The increasingly visible human footprint on extreme weather and climate events with dangerous and costly impacts is evident in a detailed analysis of the global climate 2011-2015 – the hottest five-year period on record, by the World Meteorological Organisation (WMO).
The record temperatures were accompanied by rising sea levels and declines in Arctic sea-ice extent, continental glaciers and northern hemisphere snow cover. All these climate change indicators confirmed the long-term warming trend caused by greenhouse gases. Carbon dioxide reached the significant milestone of 400 parts per million in the atmosphere for the first time in 2015, according to the WMO report submitted to the UN climate change conference.

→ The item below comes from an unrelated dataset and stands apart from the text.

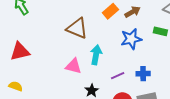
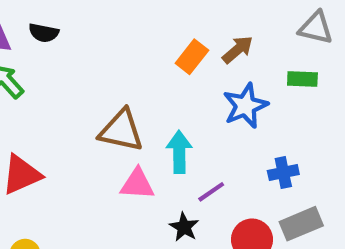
brown triangle: (77, 28) -> (121, 131), moved
purple line: (118, 76) -> (211, 192), moved

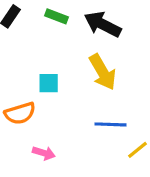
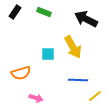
black arrow: (103, 24) -> (86, 19), moved
cyan square: (49, 83) -> (48, 54), moved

The 2011-2015 period was the warmest five-year period on record globally and for all continents apart from Africa (second warmest). Temperatures for the period were 0.57 °C above the average for the standard 1961–1990 reference period. The warmest year on record to date was 2015, during which temperatures were 0.76 °C above the 1961–1990 average, followed by 2014. The year 2015 was also the first year in which global temperatures were more than 1 °C above the pre-industrial era.
The Global Climate 2011-2015 also examines whether human-induced climate change was directly linked to individual extreme events. Of 79 studies published by the Bulletin of the American Meteorological Society between 2011 and 2014, more than half found that human-induced climate change contributed to the extreme event in question. Some studies found that the probability of extreme heat increased by 10 times or more.

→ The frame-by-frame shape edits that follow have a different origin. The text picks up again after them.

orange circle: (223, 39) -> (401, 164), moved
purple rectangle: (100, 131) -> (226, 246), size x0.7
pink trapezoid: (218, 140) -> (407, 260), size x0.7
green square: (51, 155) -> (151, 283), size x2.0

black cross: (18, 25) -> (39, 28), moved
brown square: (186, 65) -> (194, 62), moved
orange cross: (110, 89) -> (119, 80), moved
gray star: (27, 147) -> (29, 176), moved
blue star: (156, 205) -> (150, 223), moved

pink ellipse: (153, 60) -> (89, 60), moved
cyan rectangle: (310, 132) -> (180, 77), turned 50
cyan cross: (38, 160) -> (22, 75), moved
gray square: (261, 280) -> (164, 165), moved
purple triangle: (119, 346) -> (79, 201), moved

The Paris Agreement aims at limiting the global temperature increase to well below 2 ° Celsius and pursuing efforts towards 1.5 ° Celsius above pre-industrial levels. “This report confirms that the average temperature in 2015 had already reached the 1°C mark,” said WMO Secretary-General Petteri Taalas, who predicted that even that record is likely to be beaten in 2016.
As pointed out by the WMO official, the effects of climate change have been consistently visible on the global scale since the 1980s: rising global temperature, both over land and in the ocean; sea-level rise; and the widespread melting of ice. It has increased the risks of extreme events such as heatwaves, drought, record rainfall and damaging floods.
The report highlighted some of the high-impact events. These included the East African drought in 2010-2012 which caused an estimated 258,000 excess deaths and the 2013-2015 southern African drought; flooding in South-East Asia in 2011 which killed 800 people and caused more than US$40 billion in economic losses, 2015 heatwaves in India and Pakistan in 2015, which claimed more than 4,100 lives; Hurricane Sandy in 2012 which caused US$67 billion in economic losses in the US, and Typhoon Haiyan which killed 7,800 people in the Philippines in 2013.
The report was submitted to the Conference of the Parties of the United Nations Framework Convention on Climate Change. The five-year timescale allows a better understanding of multi-year warming trends and extreme events such as prolonged droughts and recurrent heatwaves than an annual report. Today (Nov 14) WMO will release its provisional assessment of the state of the climate in 2016 to inform the climate change negotiations in Marrakech, Morocco.